Volume 2 isn't as long as the first one, being about 100 pages shorter at 841. This is because it doesn't have the excellent introduction that's in Volume 1. It starts right off with Psalm 42. There is no index of any kind at the end of this volume or Volume 1, so I would assume that Volume 3 will. Volume 2 is exactly the same color and height as Volume 1, so they will look good next to each other on your bookshelf. The cover art is on the cover itself, so it doesn't have a dust jacket, which I like.
The first section for each Psalm is the Introduction that includes Text and Textual Variants, which is the author's own translation and plenty of footnotes on words, phrases and comparisons to the Greek version, which is very educational and is but one of the strengths of the commentary. I always like reading the author's translation. To me it's like a bonus, since I love comparing translations. One example would be in Psalm 73:4, which has literally-their body is fat, which the trusty NASB has (ESV has "fat and sleek"--huh?). I've seen the mention of fat being written in a positive light elsewhere in the Old Testament and that has always puzzled me, especially since I've always been into fitness. Ross says that this is figurative for flourishing and healthy. (So this can't be used as an excuse.) He translates it as 'healthy'. So does the literal translation convey the meaning? That's getting off track, but he gives you this type of information just in the translation and footnotes alone. Also interesting (to me) is right off in Psalm 42:5 and 11 use the word 'murmur', which none of the popular translations that I looked at use. Murmuring is something that I've written about in the past.

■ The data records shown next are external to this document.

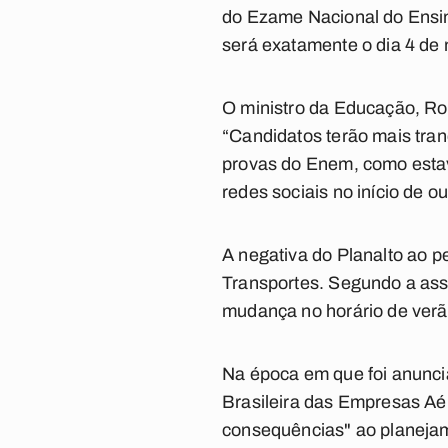
do Ezame Nacional do Ensin
será exatamente o dia 4 de
O ministro da Educação, Ro
“Candidatos terão mais tranq
provas do Enem, como estava
redes sociais no início de o
A negativa do Planalto ao pe
Transportes. Segundo a asse
mudança no horário de verã
Na época em que foi anunci
Brasileira das Empresas Aé
consequências" ao planeja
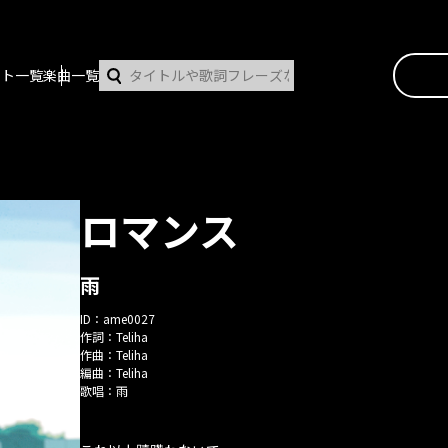
スト一覧
楽曲一覧
ロマンス
雨
ID：
ame0027
作詞：
Teliha
作曲：
Teliha
編曲：
Teliha
歌唱：
雨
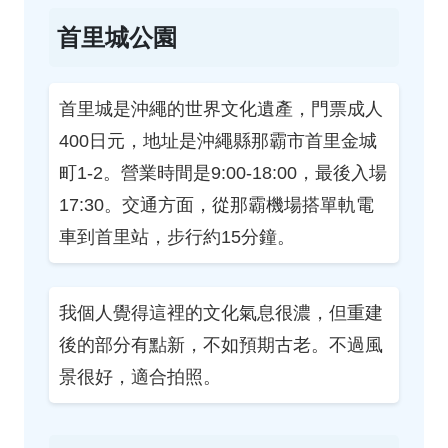
首里城公園
首里城是沖繩的世界文化遺產，門票成人
400日元，地址是沖繩縣那霸市首里金城
町1-2。營業時間是9:00-18:00，最後入場
17:30。交通方面，從那霸機場搭單軌電
車到首里站，步行約15分鐘。
我個人覺得這裡的文化氣息很濃，但重建
後的部分有點新，不如預期古老。不過風
景很好，適合拍照。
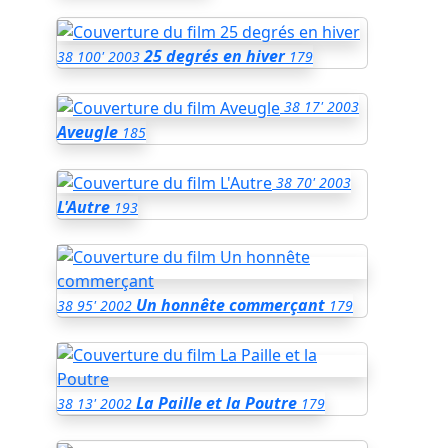
25 degrés en hiver
38
100'
2003
179
38
17'
2003
Aveugle
185
38
70'
2003
L'Autre
193
Un honnête commerçant
38
95'
2002
179
La Paille et la Poutre
38
13'
2002
179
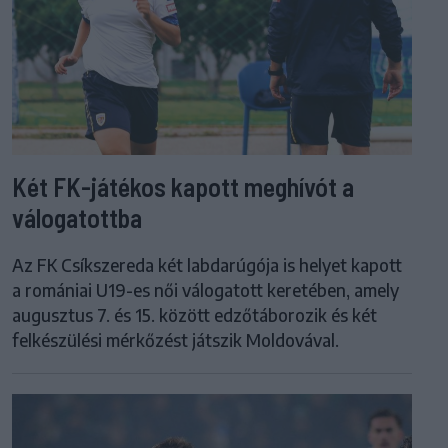
Két FK-játékos kapott meghívót a
válogatottba
Az FK Csíkszereda két labdarúgója is helyet kapott
a romániai U19-es női válogatott keretében, amely
augusztus 7. és 15. között edzőtáborozik és két
felkészülési mérkőzést játszik Moldovával.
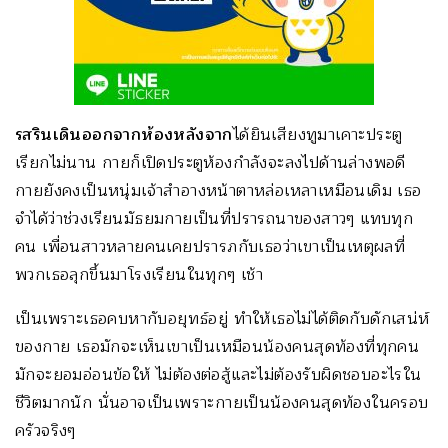
รสรินเดินออกจากห้องหลังจาก
ได้ยินเสียงทูมาเคาะประตู
เรียกไม่นาน กายก็เปิดประตูห้องกำลังจะลงไปด้านล่างพอดี
กายยังคงเป็นหนุ่มเจ้าสำอางหน้าตาหล่อเหลาเหมือนเดิม เธอ
จำได้ว่าช่วงเรียนมัธยมกายเป็นที่ปรารถนาของสาวๆ แทบทุก
คน เพื่อนสาวหลายคนเคยปรารภกับเธอว่าเขาเป็นเหตุผลที่
พวกเธอลุกขึ้นมาโรงเรียนในทุกๆ เช้า
เป็นเพราะเธอคบหากับอยุทธ์อยู่ ทำให้เธอไม่ได้ติดกับดักเสน่ห์
ของกาย เธอมักจะเห็นเขาเป็นเหมือนน้องคนสุดท้องที่ทุกคน
มักจะยอมอ่อนข้อให้ ไม่ต้องต่อสู้และไม่ต้องรับผิดชอบอะไรใน
ชีวิตมากนัก นั่นอาจเป็นเพราะกายเป็นน้องคนสุดท้องในครอบ
ครัวจริงๆ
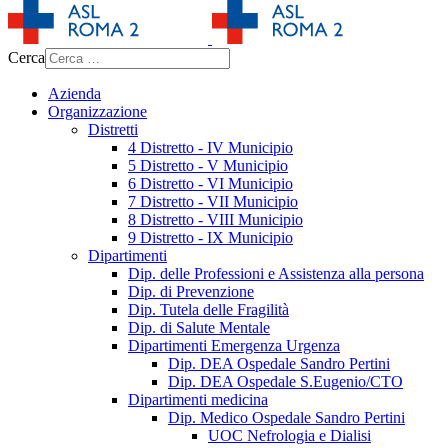
Cerca
Azienda
Organizzazione
Distretti
4 Distretto - IV Municipio
5 Distretto - V Municipio
6 Distretto - VI Municipio
7 Distretto - VII Municipio
8 Distretto - VIII Municipio
9 Distretto - IX Municipio
Dipartimenti
Dip. delle Professioni e Assistenza alla persona
Dip. di Prevenzione
Dip. Tutela delle Fragilità
Dip. di Salute Mentale
Dipartimenti Emergenza Urgenza
Dip. DEA Ospedale Sandro Pertini
Dip. DEA Ospedale S.Eugenio/CTO
Dipartimenti medicina
Dip. Medico Ospedale Sandro Pertini
UOC Nefrologia e Dialisi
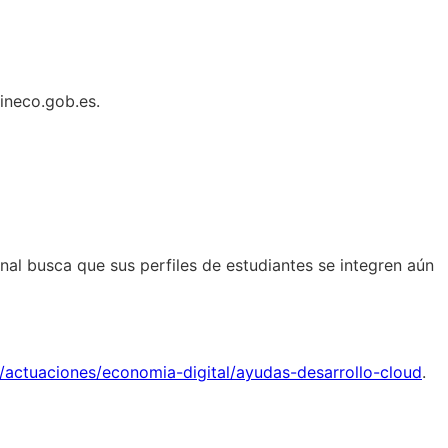
ineco.gob.es.
onal busca que sus perfiles de estudiantes se integren aún
s/actuaciones/economia-digital/ayudas-desarrollo-cloud
.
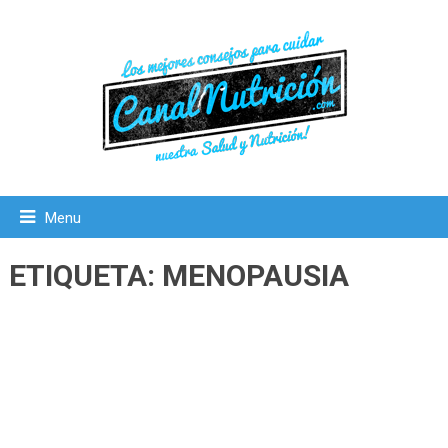
Menu
ETIQUETA:
MENOPAUSIA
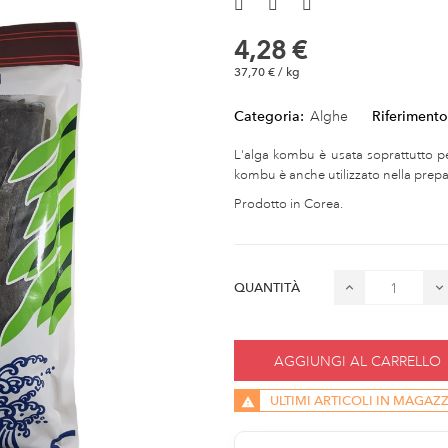
4,28 €
37,70 € / kg
Categoria:
Alghe
Riferimento
L'alga kombu è usata soprattutto p
kombu è anche utilizzato nella prepar
Prodotto in Corea.
QUANTITÀ
AGGIUNGI AL CARRELLO
ULTIMI ARTICOLI IN MAGAZ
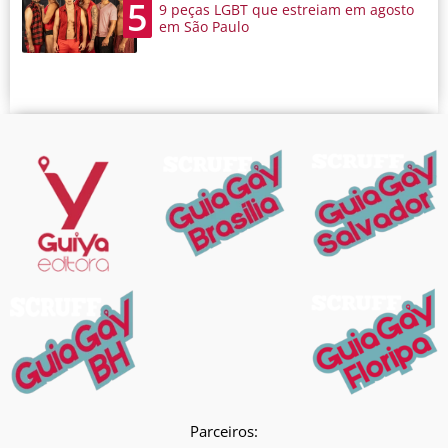
5
9 peças LGBT que estreiam em agosto
em São Paulo
Parceiros:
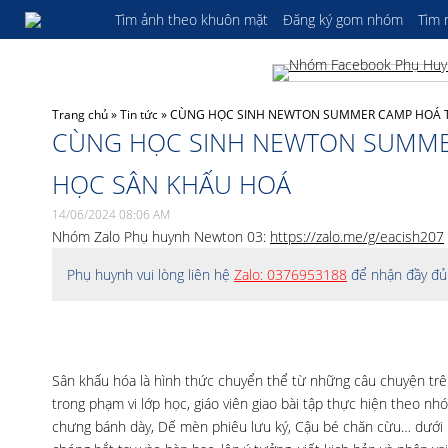
Tìm ảnh theo khuôn mặt
Đăng ký gom nhóm
Tìm
Trang chủ
»
Tin tức
»
CÙNG HỌC SINH NEWTON SUMMER CAMP HOÁ TH
CÙNG HỌC SINH NEWTON SUMMER
HỌC SÂN KHẤU HOÁ
14/06/2024 08:06 AM
Nhóm Zalo Phụ huynh Newton 03:
https://zalo.me/g/eacish207
Phụ huynh vui lòng liên hệ
Zalo: 0376953188
để nhận đầy đủ 
Sân khấu hóa là hình thức chuyển thể từ những câu chuyện trên
trong phạm vi lớp học, giáo viên giao bài tập thực hiện theo n
chưng bánh dày, Dế mèn phiêu lưu ký, Cậu bé chăn cừu… dưới h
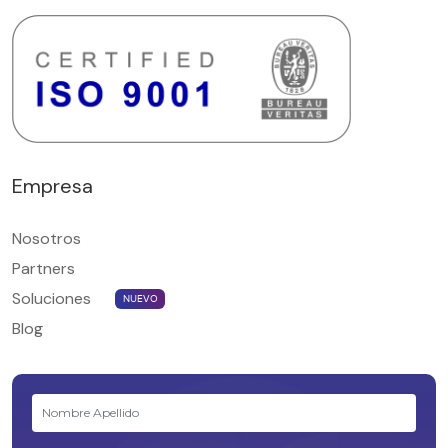
Empresa
Nosotros
Partners
Soluciones
NUEVO
Blog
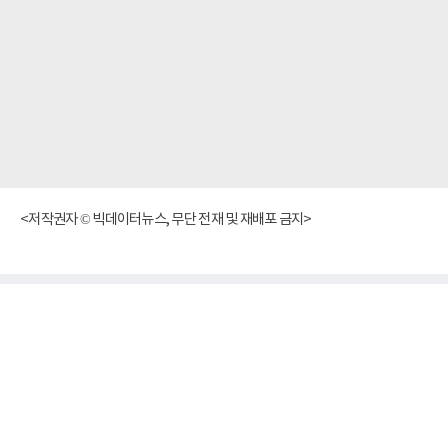
<저작권자 © 빅데이터뉴스, 무단 전재 및 재배포 금지>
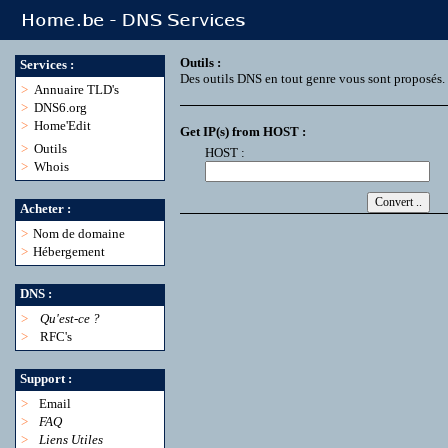
Outils :
Services :
Des outils DNS en tout genre vous sont proposés.
>
Annuaire TLD's
>
DNS6.org
>
Home'Edit
Get IP(s) from HOST :
>
Outils
HOST :
>
Whois
Acheter :
>
Nom de domaine
>
Hébergement
DNS :
>
Qu'est-ce ?
>
RFC's
Support :
>
Email
>
FAQ
>
Liens Utiles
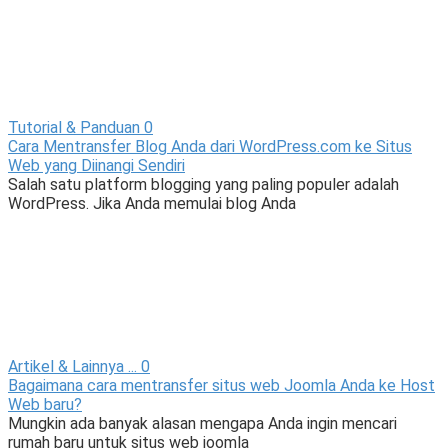
Tutorial & Panduan
0
Cara Mentransfer Blog Anda dari WordPress.com ke Situs
Web yang Diinangi Sendiri
Salah satu platform blogging yang paling populer adalah
WordPress. Jika Anda memulai blog Anda
Artikel & Lainnya ...
0
Bagaimana cara mentransfer situs web Joomla Anda ke Host
Web baru?
Mungkin ada banyak alasan mengapa Anda ingin mencari
rumah baru untuk situs web joomla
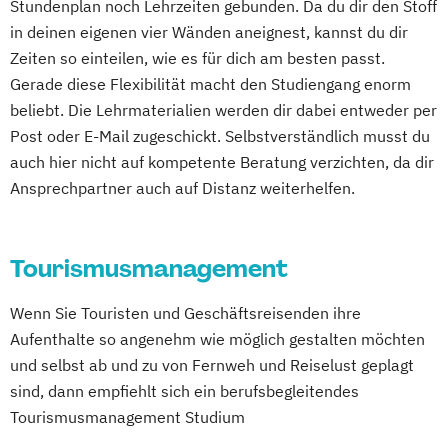
(DE/EN)
Stundenplan noch Lehrzeiten gebunden. Da du dir den Stoff
Digital Product Management
in deinen eigenen vier Wänden aneignest, kannst du dir
Digital Transformation Management -
Zeiten so einteilen, wie es für dich am besten passt.
Gerade diese Flexibilität macht den Studiengang enorm
Gesundheitswesen
beliebt. Die Lehrmaterialien werden dir dabei entweder per
Digitale Betriebswirtschaftslehre
Post oder E-Mail zugeschickt. Selbstverständlich musst du
Digitale Transformation
Diätetik
auch hier nicht auf kompetente Beratung verzichten, da dir
E-Beratung in der Pädagogik
Ansprechpartner auch auf Distanz weiterhelfen.
E-Commerce
Elektrotechnik
Engineering (DE/EN)
Engineering Management (DE/EN)
Tourismusmanagement
Entrepreneurship (DE/EN)
Ergotherapie
Ernährungswissenschaften
Wenn Sie Touristen und Geschäftsreisenden ihre
Eventmanagement
Facility Management
Aufenthalte so angenehm wie möglich gestalten möchten
und selbst ab und zu von Fernweh und Reiselust geplagt
Finance
sind, dann empfiehlt sich ein berufsbegleitendes
Accounting und Taxation (DE/EN)
Tourismusmanagement Studium
Finanzmanagement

Next comes Composition and Context which is basically a short introduction with any information that will be helpful in understanding the Psalm as a whole. Then there is Exegetical Analysis which might have a short comment on the genre and structure, and then a short Summary with an outline. The commentary itself is titled Commentary In Expositional Form. Sometimes he will go verse by verse and sometimes groups verses. The exposition is more like what you would hear in a sermon as opposed to a word by word exegesis of the original language, although he does delve into it fairly often, giving a short definition for each word or phrase, so you don't have to know any Hebrew, or Greek when commenting on the Septuagint. Although it's expositional, he sticks strictly to the text. There are no stories, anecdotes or personal opinions that don't belong. Everything is very focused and orderly without being dry, partly because of the last section being a short Message and Application. He seems to follow C.S. Lewis' philosophy in not using big words when he doesn't have to. A good commentator doesn't need to show off their vocabulary just for the sake of it. Something else a good commentator like Ross does is help you to learn to read Scripture better in general.
Although he interacts with other commentators, this isn't a commentary on commentaries, or leave you wishing you would have just read the people he's quoting instead of the book you bought.
I'm not one to be able to comment on any theological bent regarding the Old Testament and Psalms in particular, other than he is evangelical. He seems very objective and doesn't insert any obvious biases and slants. I think this makes it a great commentary for a wide audience.
If I could write anything at all negative it would be that the font size is actually a little larger than what I like, which is a plus for many people, and the lack of indices. We won't know how good those will be until we see the final Volume 3. Otherwise, like his commentary on Genesis, it's nearly perfect for me and if you buy it, I hope you feel the same. It's not cheap and doesn't come in Kindle format.
If the publisher wouldn't have provided a free copy for an unbiased review, I would have bought it.